■ EXERCISE OBJECTIVE ■
Print all the data below exactly, without images.

++++++

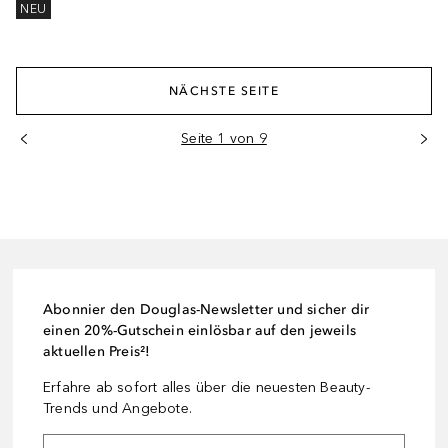
NEU
NÄCHSTE SEITE
Seite 1 von 9
Abonnier den Douglas-Newsletter und sicher dir
einen 20%-Gutschein einlösbar auf den jeweils
aktuellen Preis²!
Erfahre ab sofort alles über die neuesten Beauty-
Trends und Angebote.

++++++

■ FINISHED TASK ■
NEU
NÄCHSTE SEITE
Seite 1 von 9
Abonnier den Douglas-Newsletter und sicher dir
einen 20%-Gutschein einlösbar auf den jeweils
aktuellen Preis²!
Erfahre ab sofort alles über die neuesten Beauty-
Trends und Angebote.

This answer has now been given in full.